### VERGE processing
# Assemble geospatial entities for a ROI

We start by reading in a definition of a region of interest. 
We loop over "sub-ROIs" which are lon/lat boxes of a size specified below.
For each one, we use `osmnx` to pull various geospatial features for that sub-ROI. 
Then we apply some filtering for entities that we are interested in, do some
reformatting, and save the results for further analysis. 

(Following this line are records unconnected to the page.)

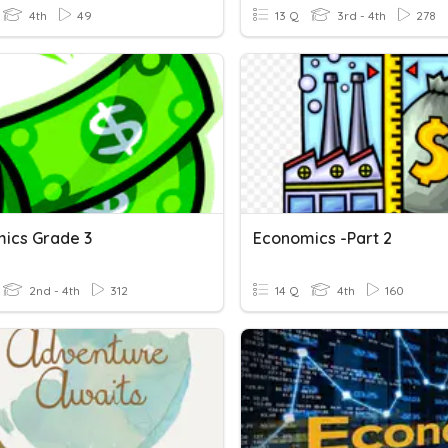
4th
49
13 Q
3rd - 4th
278
ics Grade 3
Economics -Part 2
2nd - 4th
312
14 Q
4th
160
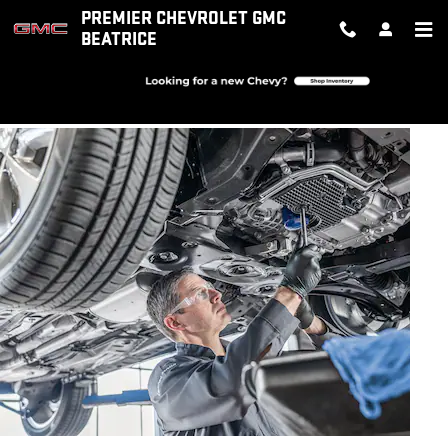
OIL CHANGE
Skip to main content
PREMIER CHEVROLET GMC
BEATRICE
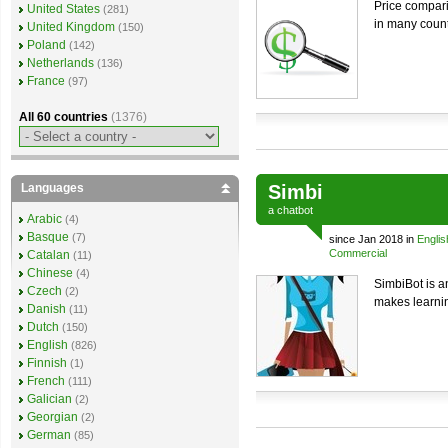
Price compari
United States
(281)
in many count
United Kingdom
(150)
Poland
(142)
Netherlands
(136)
France
(97)
All 60 countries
(1376)
Languages
Simbi
a
chatbot
Arabic
(4)
Basque
(7)
since Jan 2018 in
Englis
Commercial
Catalan
(11)
Chinese
(4)
SimbiBot is an
Czech
(2)
makes learnin
Danish
(11)
Dutch
(150)
English
(826)
Finnish
(1)
French
(111)
Galician
(2)
Georgian
(2)
German
(85)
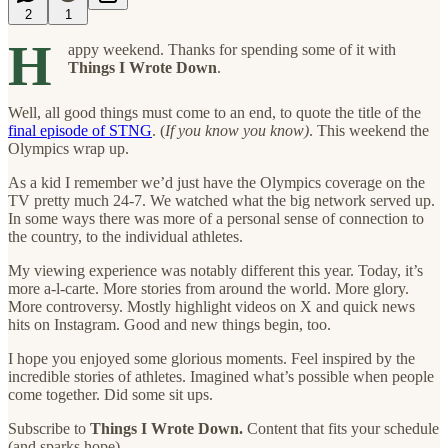
2
1
H
appy weekend. Thanks for spending some of it with
Things I Wrote Down
.
Well, all good things must come to an end, to quote the title of the
final episode of STNG
. (
If you know you know)
. This weekend the
Olympics wrap up.
As a kid I remember we’d just have the Olympics coverage on the
TV pretty much 24-7. We watched what the big network served up.
In some ways there was more of a personal sense of connection to
the country, to the individual athletes.
My viewing experience was notably different this year. Today, it’s
more a-l-carte. More stories from around the world. More glory.
More controversy. Mostly highlight videos on X and quick news
hits on Instagram. Good and new things begin, too.
I hope you enjoyed some glorious moments. Feel inspired by the
incredible stories of athletes. Imagined what’s possible when people
come together. Did some sit ups.
Subscribe to
Things I Wrote Down.
Content that fits your schedule
(and sparks hope).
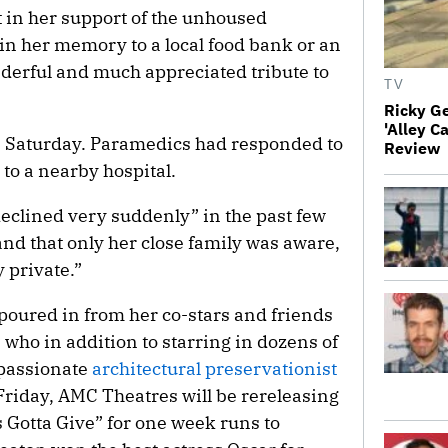
 in her support of the unhoused
n her memory to a local food bank or an
derful and much appreciated tribute to
TV
Ricky G
'Alley C
 Saturday. Paramedics had responded to
Review
to a nearby hospital.
declined very suddenly” in the past few
 and that only her close family was aware,
 private.”
 poured in from her co-stars and friends
 who in addition to starring in dozens of
 passionate
architectural preservationist
Friday, AMC Theatres will be rereleasing
 Gotta Give” for one week runs to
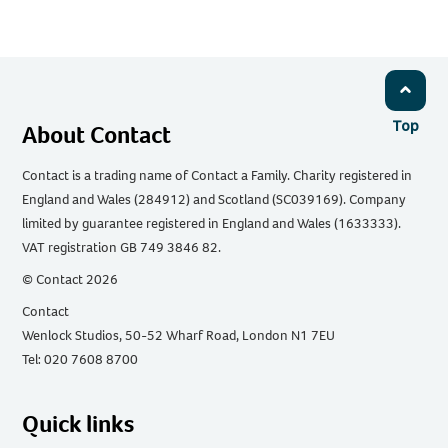
Email
Facebook
Twitter
WhatsApp
LinkedIn
Top
About Contact
Contact is a trading name of Contact a Family. Charity registered in
England and Wales (284912) and Scotland (SC039169). Company
limited by guarantee registered in England and Wales (1633333).
VAT registration GB 749 3846 82.
© Contact 2026
Contact
Wenlock Studios, 50-52 Wharf Road, London N1 7EU
Tel: 020 7608 8700
Quick links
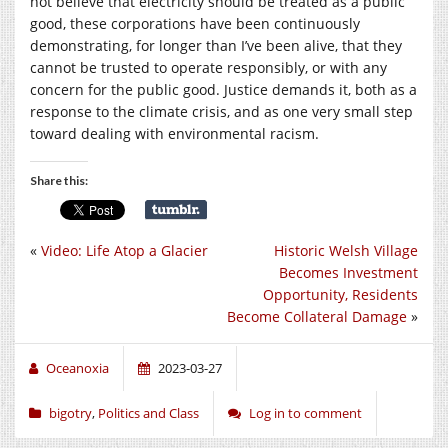
not believe that electricity should be treated as a public
good, these corporations have been continuously
demonstrating, for longer than I’ve been alive, that they
cannot be trusted to operate responsibly, or with any
concern for the public good. Justice demands it, both as a
response to the climate crisis, and as one very small step
toward dealing with environmental racism.
Share this:
«
Video: Life Atop a Glacier
Historic Welsh Village
Becomes Investment
Opportunity, Residents
Become Collateral Damage
»
Oceanoxia
2023-03-27
bigotry
,
Politics and Class
Log in to comment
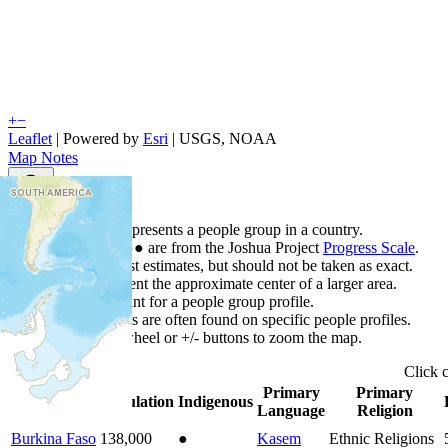
+
−
Leaflet
| Powered by
Esri
|
USGS, NOAA
Map Notes
Map Notes
Each point represents a people group in a country.
Colors
●
●
●
●
●
are from the Joshua Project
Progress Scale
.
Points are best estimates, but should not be taken as exact.
Points represent the approximate center of a larger area.
Click any point for a people group profile.
Detailed maps are often found on specific people profiles.
Use mouse wheel or +/- buttons to zoom the map.
Click
Primary
Primary
Country
▲
Population
Indigenous
Language
Religion
Burkina Faso
138,000
●
Kasem
Ethnic Religions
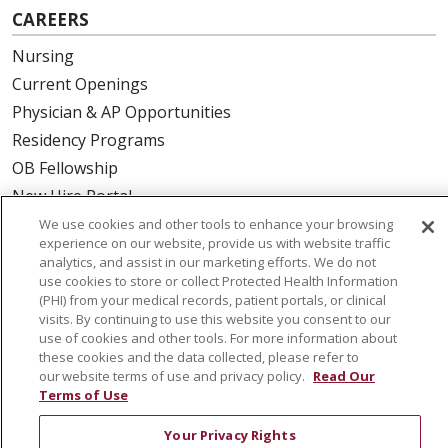
CAREERS
Nursing
Current Openings
Physician & AP Opportunities
Residency Programs
OB Fellowship
New Hire Portal
Employee Recognition
We use cookies and other tools to enhance your browsing
experience on our website, provide us with website traffic
analytics, and assist in our marketing efforts. We do not
ABOUT US
use cookies to store or collect Protected Health Information
(PHI) from your medical records, patient portals, or clinical
Mission, Vision & Values
visits. By continuing to use this website you consent to our
Governance
use of cookies and other tools. For more information about
Leadership
these cookies and the data collected, please refer to
our website terms of use and privacy policy.
Read Our
SJH Foundation
Terms of Use
Volunteer
Your Privacy Rights
Community Health Needs Assessment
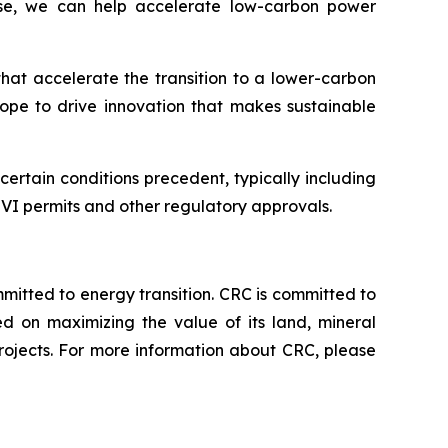
rtise, we can help accelerate low-carbon power
that accelerate the transition to a lower-carbon
hope to drive innovation that makes sustainable
rtain conditions precedent, typically including
s VI permits and other regulatory approvals.
tted to energy transition. CRC is committed to
ed on maximizing the value of its land, mineral
rojects. For more information about CRC, please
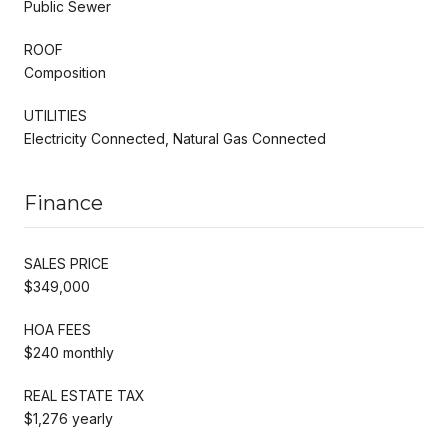
Public Sewer
ROOF
Composition
UTILITIES
Electricity Connected, Natural Gas Connected
Finance
SALES PRICE
$349,000
HOA FEES
$240 monthly
REAL ESTATE TAX
$1,276 yearly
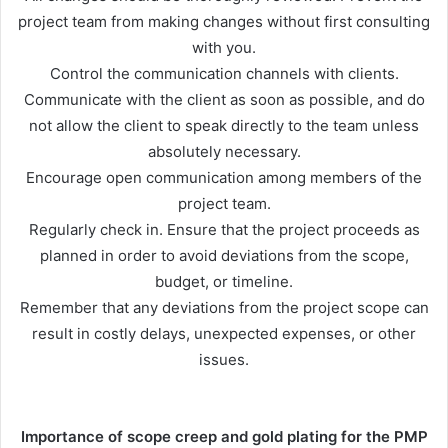
project team from making changes without first consulting
with you.
Control the communication channels with clients.
Communicate with the client as soon as possible, and do
not allow the client to speak directly to the team unless
absolutely necessary.
Encourage open communication among members of the
project team.
Regularly check in. Ensure that the project proceeds as
planned in order to avoid deviations from the scope,
budget, or timeline.
Remember that any deviations from the project scope can
result in costly delays, unexpected expenses, or other
issues.
Importance of scope creep and gold plating for the PMP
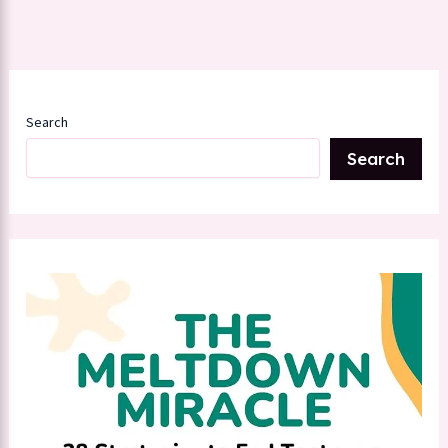
Search
Search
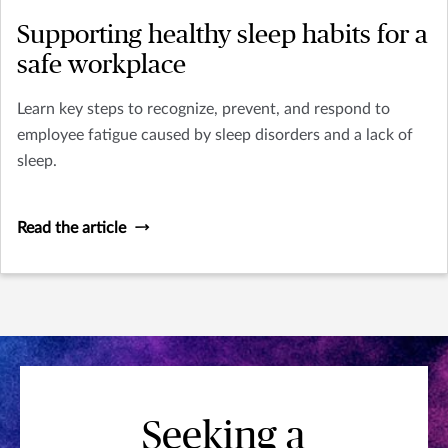
Supporting healthy sleep habits for a
safe workplace
Learn key steps to recognize, prevent, and respond to
employee fatigue caused by sleep disorders and a lack of
sleep.
Read the article
Seeking a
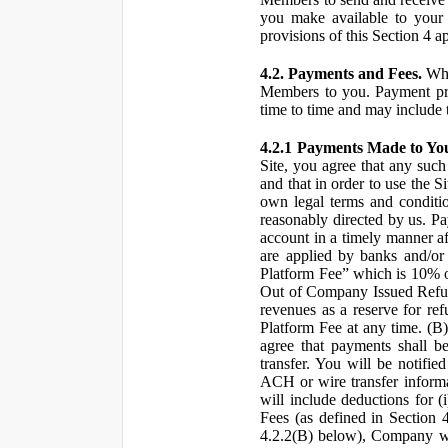
you make available to your 
provisions of this Section 4 a
4.2. Payments and Fees.
Whe
Members to you. Payment pro
time to time and may include 
4.2.1 Payments Made to Yo
Site, you agree that any such
and that in order to use the S
own legal terms and conditio
reasonably directed by us. 
account in a timely manner af
are applied by banks and/or o
Platform Fee” which is 10% o
Out of Company Issued Refund
revenues as a reserve for re
Platform Fee at any time. (B
agree that payments shall b
transfer. You will be notifi
ACH or wire transfer inform
will include deductions for (
Fees (as defined in Section 
4.2.2(B) below), Company wil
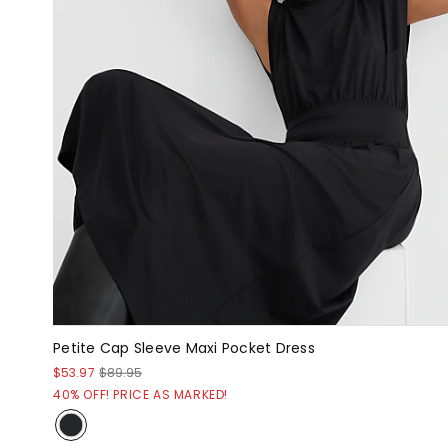
Petite Cap Sleeve Maxi Pocket Dress
$53.97
$89.95
40% OFF! PRICE AS MARKED!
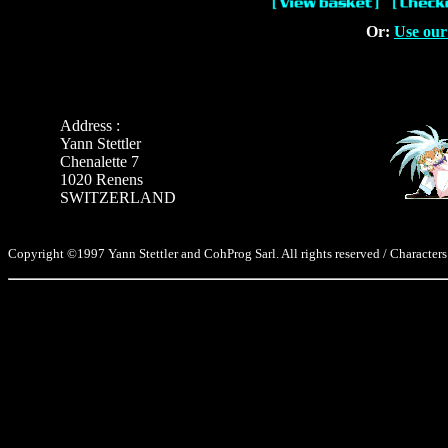
Or:
Use our
Address :
Yann Stettler
Chenalette 7
1020 Renens
SWITZERLAND
Copyright ©1997 Yann Stettler and CohProg Sarl. All rights reserved / Characters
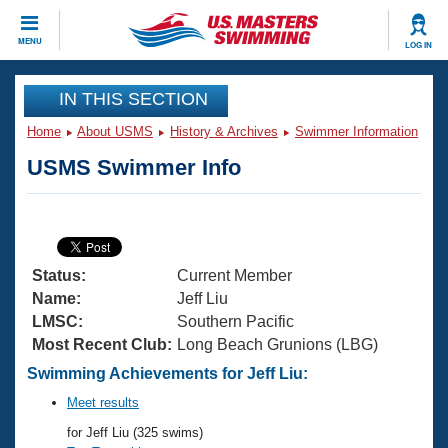
CLOSE
MENU
LOG IN
Training
IN THIS SECTION
Home
About USMS
History & Archives
Swimmer Information
Workout Library
Events
USMS Swimmer Info
Articles And Videos
Calendar Of Events
Club Finder
Swimming 101
Virtual And Fitness Events
Workout Library
Status:
Current Member
Training Plans
2026 Summer Nationals
Name:
Jeff Liu
About Us
LMSC:
Southern Pacific
Swimming Guides
Most Recent Club:
Long Beach Grunions (LBG)
National Championships
What Is Masters Swimming?
Swimming Achievements for Jeff Liu:
Video Stroke Analysis
Join
Results And Rankings
Meet results
USMS Community
for Jeff Liu (325 swims)
Club Finder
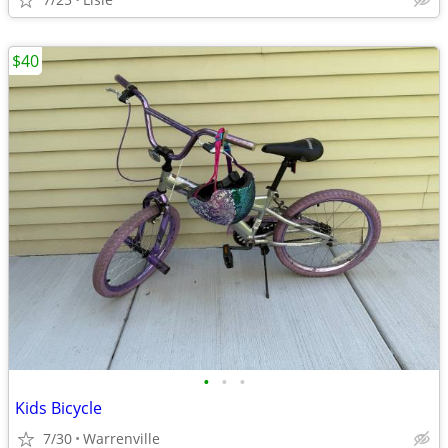
$40
•
•
•
Kids Bicycle
7/30
Warrenville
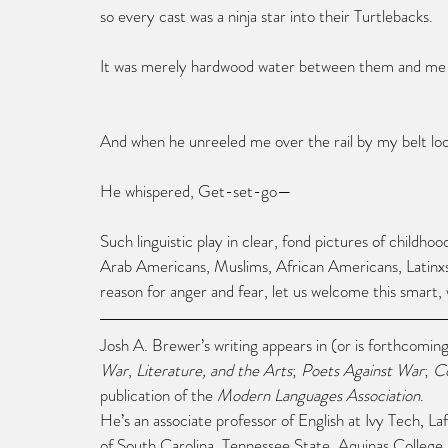
so every cast was a ninja star into their Turtlebacks.
It was merely hardwood water between them and me
And when he unreeled me over the rail by my belt loo
He whispered, Get-set-go—
Such linguistic play in clear, fond pictures of childho
Arab Americans, Muslims, African Americans, Latin
reason for anger and fear, let us welcome this smart,
Josh A. Brewer’s writing appears in (or is forthcoming
War
, 
Literature, and the Arts
; 
Poets Against War
; 
C
publication of the 
Modern Languages Association
.
He’s an associate professor of English at Ivy Tech, La
of South Carolina, Tennessee State, Aquinas College,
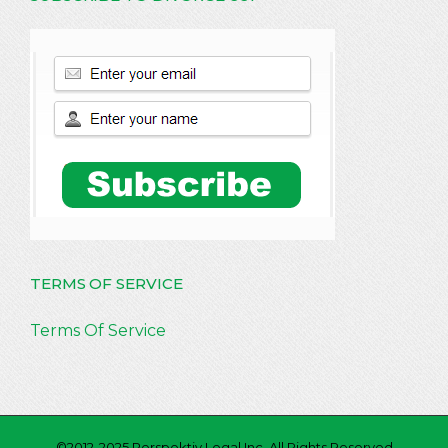
TERMS OF SERVICE
Terms Of Service
©2012-2025 Perspektiv Legal Inc. All Rights Reserved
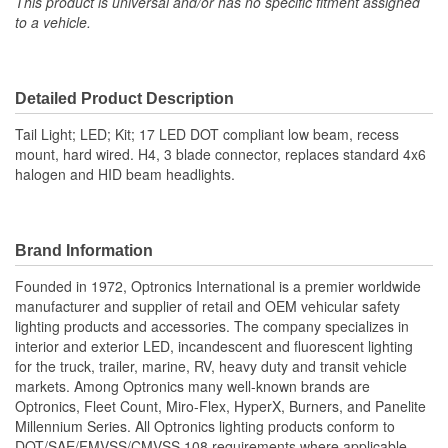
This product is universal and/or has no specific fitment assigned
to a vehicle.
Detailed Product Description
Tail Light; LED; Kit; 17 LED DOT compliant low beam, recess
mount, hard wired. H4, 3 blade connector, replaces standard 4x6
halogen and HID beam headlights.
Brand Information
Founded in 1972, Optronics International is a premier worldwide
manufacturer and supplier of retail and OEM vehicular safety
lighting products and accessories. The company specializes in
interior and exterior LED, incandescent and fluorescent lighting
for the truck, trailer, marine, RV, heavy duty and transit vehicle
markets. Among Optronics many well-known brands are
Optronics, Fleet Count, Miro-Flex, HyperX, Burners, and Panelite
Millennium Series. All Optronics lighting products conform to
DOT/SAE/FMVSS/CMVSS 108 requirements where applicable.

Output is in the folder `gents`. Every file contains the geospatial entities for
one sub-ROI, which is a lon/lat box of dimensions defined below.

## Processing Setup

In [24]:
# AWS / SageMaker
import sagemaker
project_home = 's3://odyssey-geospatial/verge'

In [25]:
# # Google colab
# import os
# from google.colab import drive
# drive.mount('/content/drive')
# project_home = '/content/drive/MyDrive/Projects/verge'
# os.chdir(project_home)
# !pip install geo_encodings osmnx

In [26]:
# Local processing setup
# project_home = '..'

## Notebook Setup

In [27]:
import os
import sys

import pandas as pd
import numpy as np
import pyproj
import boto3
import json
import s3fs


In [28]:
# import torch
# import torch.nn as nn
# import torch.nn.functional as F
# import torch.optim as optim
# from torch.utils.data import DataLoader, Dataset
# from typing import List, Tuple, Optional

# import pickle
# import json
import copy
# import pandas as pd
# import numpy as np
import shapely
import osmnx
import geopandas

# import sys
# sys.path.append('%s/03-embeddings' % project_home)
# from embedderv5 import *

sys.path.append('..')
from utils.verge import rules


## Parameters

In [29]:
# The name of the ROI to use.
roi_name = 'ne-test'

# The name of the general-purpose data directory.
data_home = '%s/data' % (project_home)

# The name of the ROI-specific data directory.
roi_home = '%s/data/%s' % (project_home, roi_name)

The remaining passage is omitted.